Klump H
Institut für Physikalische Chemie, Universität Freiburg, F.R.G.
Biosystems. 1987;21(1):33-49. doi: 10.1016/0303-2647(87)90005-0.
The list of published restriction endonucleases along with their substrates provides an excellent data base for the evaluation of the evolution and codification of the key elements for specific recognition sites on the DNA. In this paper the considerations will be limited to palindromic tetramer-, pentamer-, and hexamer-sequences. It is basically assumed that each base pair within these sequences has to be recognized by directionally unique bidentate hydrogen bonds either within the plane of the base pair or by bridging the appropriate H-bond donor/acceptor groups of the neighbouring bases of the same strand. Thus sequence specificity is mediated by twelve (eight) H-bonds, originating from the protein recognition modules.
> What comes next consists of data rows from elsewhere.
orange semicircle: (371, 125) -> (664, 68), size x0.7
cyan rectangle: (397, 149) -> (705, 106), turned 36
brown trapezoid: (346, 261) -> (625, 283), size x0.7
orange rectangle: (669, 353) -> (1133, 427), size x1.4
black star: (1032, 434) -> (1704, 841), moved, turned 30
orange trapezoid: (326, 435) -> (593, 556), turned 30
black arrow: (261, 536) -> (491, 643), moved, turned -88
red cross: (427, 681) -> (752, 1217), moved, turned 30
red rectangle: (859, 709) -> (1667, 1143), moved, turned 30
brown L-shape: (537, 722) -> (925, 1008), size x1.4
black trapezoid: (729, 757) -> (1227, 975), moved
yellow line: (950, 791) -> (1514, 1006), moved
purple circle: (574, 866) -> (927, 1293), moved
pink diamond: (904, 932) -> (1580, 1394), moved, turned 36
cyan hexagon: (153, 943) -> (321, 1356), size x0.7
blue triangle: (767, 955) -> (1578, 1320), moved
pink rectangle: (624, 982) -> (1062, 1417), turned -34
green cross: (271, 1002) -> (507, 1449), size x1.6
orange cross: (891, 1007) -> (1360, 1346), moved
Besides a pronounced preference for GC base pairs expressed by their high frequency in the most abundant sequences, serving the need of maximal thermodynamic stability of the double helical substrates, it can also be shown that the stacking of consecutive bases within the recognition site sequences plays a major role in shaping the particular DNA/protein interface. Finally it will be demonstrated that the full set of sequences discussed in this paper can readily be derived by stepwise expanding the vocabulary of three simple tetrameric sequences by inserting single base pairs into the centre of a minimal sequence, thus creating all the published pentameric restriction sites, or by inserting/adding two GC base pairs in a palindromic way, thus creating the known multiplicity of hexameric sites.
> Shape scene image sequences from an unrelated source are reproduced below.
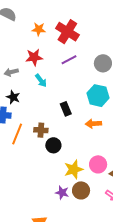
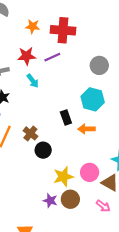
red cross: (67, 32) -> (63, 30), turned -30
purple line: (69, 60) -> (52, 57), moved
black rectangle: (66, 109) -> (66, 117), moved
brown cross: (41, 130) -> (30, 133), turned 32

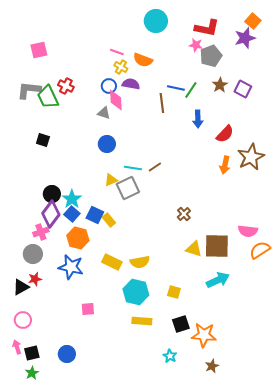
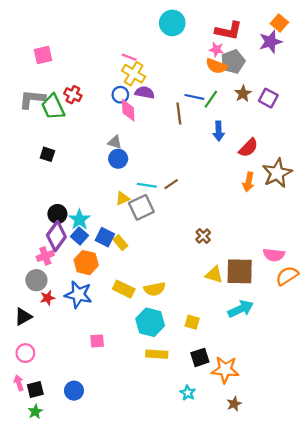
orange semicircle: (143, 60) -> (216, 66), moved
yellow cross: (121, 67) -> (134, 74), size x1.5
gray triangle: (104, 113) -> (115, 142), moved
red star: (35, 279) -> (47, 298), moved

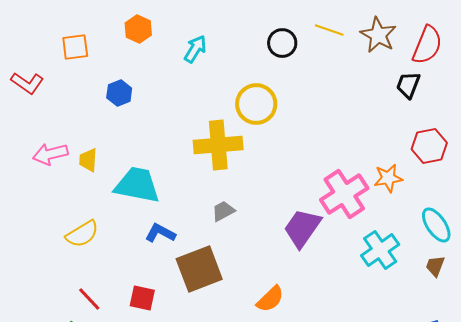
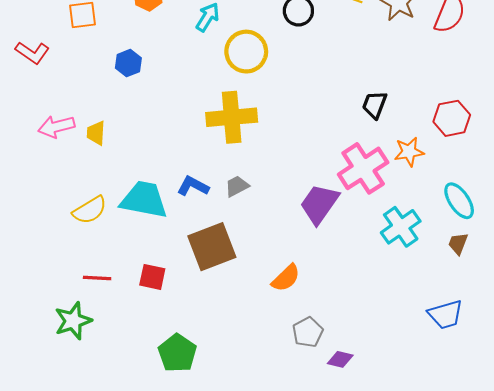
black trapezoid: (408, 85) -> (375, 105), moved
yellow circle: (256, 104) -> (246, 52), moved
cyan trapezoid: (137, 185) -> (144, 200), moved
blue L-shape: (160, 233) -> (193, 186), moved
red line: (89, 299) -> (97, 278), turned -44

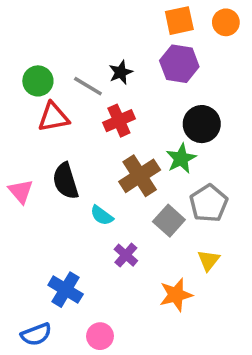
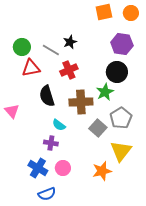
purple hexagon: (179, 64) -> (122, 44), moved
brown cross: (140, 176) -> (81, 102), turned 30
black semicircle: (66, 181) -> (47, 96), moved
purple cross: (126, 255) -> (51, 143), moved, turned -32
yellow triangle: (209, 260) -> (121, 151), size x1.6
blue semicircle: (36, 334) -> (47, 194), moved
pink circle: (100, 336) -> (63, 168), moved

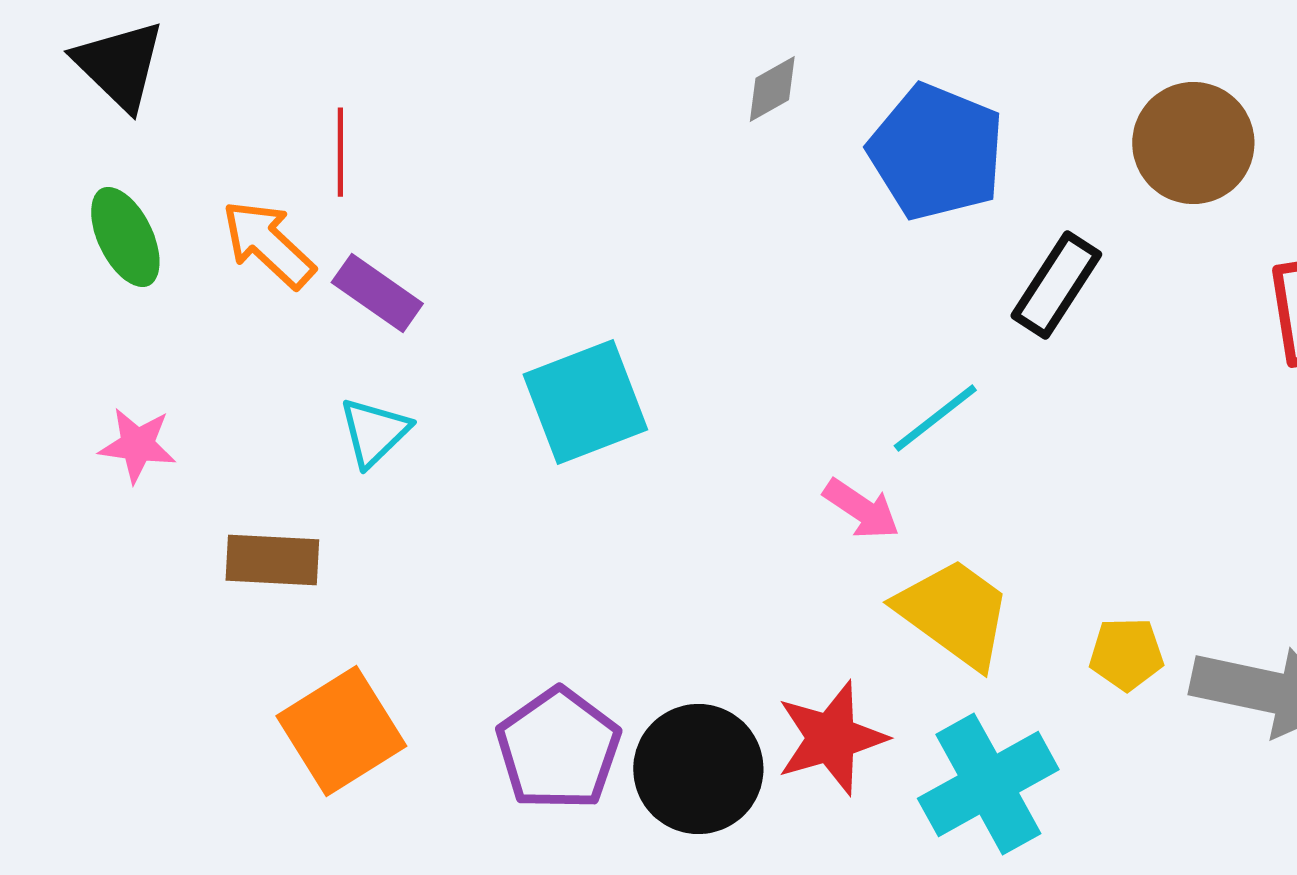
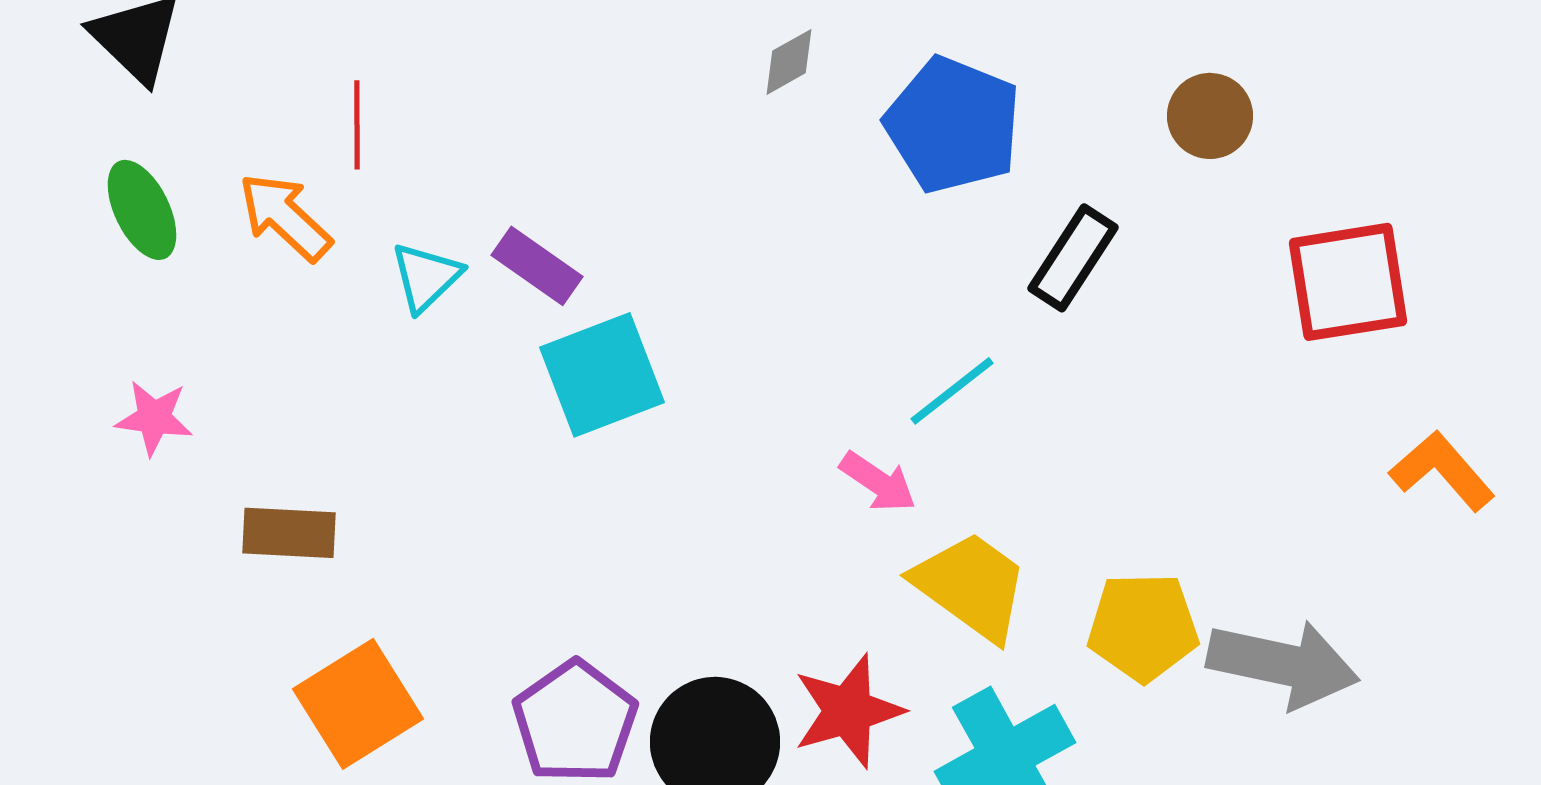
brown circle: (1193, 143) -> (1210, 116), size x0.7
purple rectangle: (377, 293) -> (537, 266), moved
cyan triangle: (374, 432) -> (426, 277), moved
yellow pentagon: (1126, 654) -> (1143, 627), size x1.5

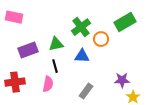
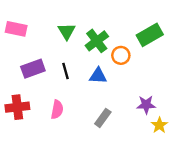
green triangle: (56, 44) -> (67, 31), moved, turned -49
black line: (55, 66) -> (65, 71), moved

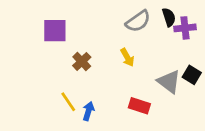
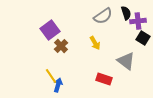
purple square: (55, 31) -> (50, 30), moved, turned -36
black square: (192, 75) -> (143, 38), moved
blue arrow: (88, 111) -> (58, 85), moved

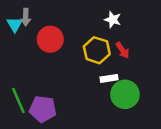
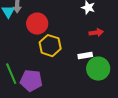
yellow hexagon: (97, 50) -> (50, 46), moved
red arrow: (123, 50) -> (96, 33), turned -64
已发表的限制性内切酶及其底物列表为评估DNA上特定识别位点关键元件的进化和编码提供了一个出色的数据库。在本文中,讨论将限于回文四聚体、五聚体和六聚体序列。基本假设是,这些序列中的每个碱基对必须通过碱基对平面内方向唯一的双齿氢键,或通过桥接同一链上相邻碱基的适当氢键供体/受体基团来识别。因此,序列特异性由来自蛋白质识别模块的十二个(八个)氢键介导。除了在最丰富的序列中以高频率表现出对GC碱基对的明显偏好,以满足双螺旋底物最大热力学稳定性的需求外,还可以表明,识别位点序列中连续碱基的堆积在塑造特定的DNA/蛋白质界面中起主要作用。最后将证明,本文讨论的全套序列可以通过以下方式轻松推导出来:通过在最小序列的中心插入单个碱基对来逐步扩展三个简单四聚体序列的词汇,从而创建所有已发表的五聚体限制性位点;或者以回文方式插入/添加两个GC碱基对,从而创建已知的多种六聚体位点。